VI. Factor 6: Ease or Difficulty of Proper Acquisition/Duplication
On the sixth factor, whether others can properly acquire or duplicate the information, the Court rejected Defendant’s claim that the OPA authorized disclosure “to the world.”[14] The OPA permitted duplication only “for private use,” allowed exhibitions/playing in limited settings “not customarily used as venues for large musical concerts,” and required any sale to be “under the same terms and conditions.”[15] The Court emphasized the distinction between playing the album in controlled settings and disclosing or transferring the underlying data/files in a way that enables uncontrolled acquisition or distribution by others. Given the tight contractual limits and the one‑copy structure, the Court found the album remained “cloaked with a ‘substantial element of secrecy.’”[16]
VII. Holding
Acknowledging that “whether the Album, and the information contained therein, is a trade secret is a question of fact,” the Court held that Plaintiff plausibly alleged a protectable trade secret.[17] The motion to dismiss the trade secret claims was therefore denied.
VIII. Conclusion
The decision signals that courts may recognize trade secret protection for nontraditional, creative assets when their market value is intrinsically tied to secrecy and exclusive control, provided owners can plausibly allege reasonable secrecy measures and a business model that monetizes exclusivity rather than public release.
Cullen and Dykman’s Intellectual Property team continues to monitor important developments in trademark and copyright law. Should you have any questions about this legal alert, please feel free to contact Karen Levin (klevin@cullenllp.com) at (516) 296-9110, Ariel Ronneburger (aronneburger@cullenllp.com) at (516) 296-9182, or Jordan Milite (jmilite@cullenllp.com) at (516) 296-9128.

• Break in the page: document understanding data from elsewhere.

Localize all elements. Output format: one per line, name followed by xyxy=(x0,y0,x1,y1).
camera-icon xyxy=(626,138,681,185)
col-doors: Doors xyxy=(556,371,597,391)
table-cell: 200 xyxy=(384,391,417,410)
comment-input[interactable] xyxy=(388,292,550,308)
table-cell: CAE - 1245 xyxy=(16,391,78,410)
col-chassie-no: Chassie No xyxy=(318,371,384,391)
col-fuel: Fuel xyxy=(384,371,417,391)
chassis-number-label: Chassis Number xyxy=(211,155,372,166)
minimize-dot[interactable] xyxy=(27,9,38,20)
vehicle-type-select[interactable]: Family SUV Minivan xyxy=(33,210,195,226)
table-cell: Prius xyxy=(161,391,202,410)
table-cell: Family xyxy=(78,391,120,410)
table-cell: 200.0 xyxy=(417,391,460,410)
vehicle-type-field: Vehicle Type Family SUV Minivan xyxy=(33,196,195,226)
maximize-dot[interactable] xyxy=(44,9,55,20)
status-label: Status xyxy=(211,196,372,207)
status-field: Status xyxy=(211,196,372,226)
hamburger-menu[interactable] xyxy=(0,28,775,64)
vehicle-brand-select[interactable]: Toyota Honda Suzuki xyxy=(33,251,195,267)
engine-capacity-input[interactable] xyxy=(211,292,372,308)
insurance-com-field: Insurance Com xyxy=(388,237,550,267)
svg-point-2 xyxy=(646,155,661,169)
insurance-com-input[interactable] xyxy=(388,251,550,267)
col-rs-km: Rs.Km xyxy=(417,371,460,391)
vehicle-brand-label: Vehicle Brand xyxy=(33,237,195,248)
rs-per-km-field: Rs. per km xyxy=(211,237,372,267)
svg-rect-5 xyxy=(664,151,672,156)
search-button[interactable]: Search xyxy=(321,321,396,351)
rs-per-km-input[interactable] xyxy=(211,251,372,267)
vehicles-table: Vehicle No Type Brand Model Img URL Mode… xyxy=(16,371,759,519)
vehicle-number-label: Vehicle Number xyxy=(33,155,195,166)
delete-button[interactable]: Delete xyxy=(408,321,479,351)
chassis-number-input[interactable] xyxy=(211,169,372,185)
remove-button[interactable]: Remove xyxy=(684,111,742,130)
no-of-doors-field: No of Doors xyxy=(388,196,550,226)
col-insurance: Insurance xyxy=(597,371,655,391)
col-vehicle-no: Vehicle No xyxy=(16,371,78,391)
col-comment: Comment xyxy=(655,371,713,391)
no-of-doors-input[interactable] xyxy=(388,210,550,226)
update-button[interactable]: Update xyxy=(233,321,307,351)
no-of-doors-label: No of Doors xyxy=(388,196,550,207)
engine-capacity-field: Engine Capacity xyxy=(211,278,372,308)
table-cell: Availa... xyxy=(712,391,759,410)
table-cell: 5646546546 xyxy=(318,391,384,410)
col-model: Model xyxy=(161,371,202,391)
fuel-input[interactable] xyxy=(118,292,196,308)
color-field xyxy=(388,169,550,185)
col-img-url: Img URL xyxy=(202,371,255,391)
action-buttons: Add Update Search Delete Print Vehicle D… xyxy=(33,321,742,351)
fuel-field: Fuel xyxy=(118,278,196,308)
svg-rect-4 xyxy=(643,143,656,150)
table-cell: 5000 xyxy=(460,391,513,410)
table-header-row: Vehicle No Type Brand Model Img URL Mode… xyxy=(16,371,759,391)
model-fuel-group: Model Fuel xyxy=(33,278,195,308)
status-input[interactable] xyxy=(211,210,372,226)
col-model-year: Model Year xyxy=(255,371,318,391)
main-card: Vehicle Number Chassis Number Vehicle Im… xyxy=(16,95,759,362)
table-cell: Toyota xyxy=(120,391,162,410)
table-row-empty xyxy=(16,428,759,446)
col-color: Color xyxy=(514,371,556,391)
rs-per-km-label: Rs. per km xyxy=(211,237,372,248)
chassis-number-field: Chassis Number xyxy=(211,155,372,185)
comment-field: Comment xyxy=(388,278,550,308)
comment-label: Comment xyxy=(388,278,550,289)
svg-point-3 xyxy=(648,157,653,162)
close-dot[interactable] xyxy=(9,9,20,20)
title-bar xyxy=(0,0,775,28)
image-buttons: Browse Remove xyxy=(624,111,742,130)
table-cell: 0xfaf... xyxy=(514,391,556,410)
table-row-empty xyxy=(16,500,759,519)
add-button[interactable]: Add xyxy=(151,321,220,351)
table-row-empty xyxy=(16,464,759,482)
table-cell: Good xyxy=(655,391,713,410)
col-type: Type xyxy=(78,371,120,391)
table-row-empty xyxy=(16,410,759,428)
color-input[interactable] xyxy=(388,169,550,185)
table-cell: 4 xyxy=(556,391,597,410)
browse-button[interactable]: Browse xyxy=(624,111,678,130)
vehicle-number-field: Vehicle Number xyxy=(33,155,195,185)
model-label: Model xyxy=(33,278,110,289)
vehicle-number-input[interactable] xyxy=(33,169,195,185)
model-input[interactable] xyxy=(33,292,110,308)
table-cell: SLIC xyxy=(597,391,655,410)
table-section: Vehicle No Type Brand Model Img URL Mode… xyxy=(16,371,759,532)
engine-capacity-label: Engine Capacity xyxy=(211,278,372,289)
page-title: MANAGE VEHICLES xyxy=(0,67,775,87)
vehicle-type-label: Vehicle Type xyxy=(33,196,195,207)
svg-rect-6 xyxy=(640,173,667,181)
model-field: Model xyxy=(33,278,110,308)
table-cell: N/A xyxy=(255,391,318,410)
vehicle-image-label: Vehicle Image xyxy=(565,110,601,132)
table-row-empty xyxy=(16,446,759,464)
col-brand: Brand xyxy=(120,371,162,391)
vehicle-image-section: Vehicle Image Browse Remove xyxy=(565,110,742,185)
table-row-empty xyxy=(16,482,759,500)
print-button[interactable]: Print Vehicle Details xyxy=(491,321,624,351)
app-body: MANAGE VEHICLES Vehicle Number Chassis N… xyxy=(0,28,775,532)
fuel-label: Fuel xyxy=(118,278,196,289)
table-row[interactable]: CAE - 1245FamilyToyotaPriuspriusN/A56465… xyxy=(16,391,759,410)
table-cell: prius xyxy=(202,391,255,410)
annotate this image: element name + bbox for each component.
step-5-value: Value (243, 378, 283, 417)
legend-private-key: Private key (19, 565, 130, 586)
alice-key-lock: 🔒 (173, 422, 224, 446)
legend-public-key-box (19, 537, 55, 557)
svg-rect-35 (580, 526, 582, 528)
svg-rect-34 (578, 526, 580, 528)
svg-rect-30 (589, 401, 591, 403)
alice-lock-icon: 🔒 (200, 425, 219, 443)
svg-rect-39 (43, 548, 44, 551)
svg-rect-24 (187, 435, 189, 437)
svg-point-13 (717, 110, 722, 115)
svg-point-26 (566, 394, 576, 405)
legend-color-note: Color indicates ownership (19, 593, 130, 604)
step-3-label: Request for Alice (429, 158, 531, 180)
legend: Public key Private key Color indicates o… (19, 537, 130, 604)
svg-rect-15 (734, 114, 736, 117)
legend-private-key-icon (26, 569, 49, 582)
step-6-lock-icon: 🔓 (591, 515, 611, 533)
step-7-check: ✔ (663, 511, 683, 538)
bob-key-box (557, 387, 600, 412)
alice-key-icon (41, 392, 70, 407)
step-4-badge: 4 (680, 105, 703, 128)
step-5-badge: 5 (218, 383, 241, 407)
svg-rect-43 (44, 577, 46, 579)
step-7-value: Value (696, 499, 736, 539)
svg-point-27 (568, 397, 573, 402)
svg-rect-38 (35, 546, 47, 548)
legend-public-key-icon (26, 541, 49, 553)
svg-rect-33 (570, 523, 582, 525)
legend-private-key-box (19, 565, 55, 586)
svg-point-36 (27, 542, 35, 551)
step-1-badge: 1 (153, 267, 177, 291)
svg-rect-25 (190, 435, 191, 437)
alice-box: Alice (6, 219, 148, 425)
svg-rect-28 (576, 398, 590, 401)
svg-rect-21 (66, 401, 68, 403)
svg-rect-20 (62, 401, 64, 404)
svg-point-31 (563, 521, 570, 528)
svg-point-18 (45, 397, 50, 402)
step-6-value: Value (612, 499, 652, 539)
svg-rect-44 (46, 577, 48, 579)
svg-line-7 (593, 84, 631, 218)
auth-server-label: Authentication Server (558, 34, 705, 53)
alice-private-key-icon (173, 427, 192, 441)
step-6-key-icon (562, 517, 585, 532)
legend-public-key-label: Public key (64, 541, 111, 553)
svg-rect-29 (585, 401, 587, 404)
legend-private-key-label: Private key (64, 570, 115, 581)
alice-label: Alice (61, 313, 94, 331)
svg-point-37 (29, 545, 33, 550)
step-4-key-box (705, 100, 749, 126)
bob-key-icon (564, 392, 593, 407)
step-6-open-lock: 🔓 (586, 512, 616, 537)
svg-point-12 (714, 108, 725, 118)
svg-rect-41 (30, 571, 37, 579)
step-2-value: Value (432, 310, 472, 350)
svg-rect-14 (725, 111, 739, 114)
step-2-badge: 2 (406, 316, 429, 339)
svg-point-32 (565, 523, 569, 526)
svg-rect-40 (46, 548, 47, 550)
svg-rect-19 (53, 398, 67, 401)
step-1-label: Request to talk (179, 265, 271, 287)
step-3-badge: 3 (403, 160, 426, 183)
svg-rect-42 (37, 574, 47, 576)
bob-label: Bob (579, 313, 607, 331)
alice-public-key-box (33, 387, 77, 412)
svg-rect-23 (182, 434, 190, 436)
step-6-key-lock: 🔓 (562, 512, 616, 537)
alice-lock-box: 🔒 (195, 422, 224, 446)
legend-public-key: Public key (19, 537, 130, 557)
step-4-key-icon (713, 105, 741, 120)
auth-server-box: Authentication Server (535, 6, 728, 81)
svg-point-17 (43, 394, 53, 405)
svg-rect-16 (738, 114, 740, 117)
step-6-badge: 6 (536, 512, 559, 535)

This advisory provides a brief overview of the most significant changes in the law and does not constitute legal advice. Nothing in this advisory creates an attorney-client relationship between the sender and recipient.
Footnotes
[1] PleasrDAO v. Shkreli, No. 24-CV-4126 (PKC) (MMH), 2025 WL 2733345 (E.D.N.Y. Sept. 25, 2025).
[2] Id. at 2.
[3] Id. at 2-4.
[4] See id. at 8-9.
[5] Id. at 5-7.
[6] Id. at 7.
[7] Id. at 8.
[8] Id.
[9] Id. at 9.
[10] Id. (citing Negative, Inc. v. McNamara, 770 F. Supp. 3d 472, 479 (E.D.N.Y. 2025)).
[11] PleasrDAO, No. 24-CV-4126 (PKC) (MMH), 2025 WL 2733345, at 9.
[12] Id. (“Plaintiff’s business is one that ‘collects . . . culturally significant media and materials with the intent of creating ecosystem experiences that encourage participation and interaction throughout the United States and other countries.’”)
[13] Id. at 10 (i.e., distinguishing Paisley Park Enters., Inc. v. Boxill, 253 F. Supp. 3d 1037, 1041, 1046 (D. Minn. 2017)).
[14] PleasrDAO, No. 24-CV-4126 (PKC) (MMH), 2025 WL 2733345, at 10.
[15] See id. at 9, 11.
[16] Id. at 11 (citing Broker Genius, Inc., 280 F. Supp. 3d at 514 (quoting A.H. Emery Co. v. Marcan Prods. Corp., 389 F.2d 11, 16 (2d Cir. 1968))).
[17] PleasrDAO, No. 24-CV-4126 (PKC) (MMH), 2025 WL 2733345, at 11.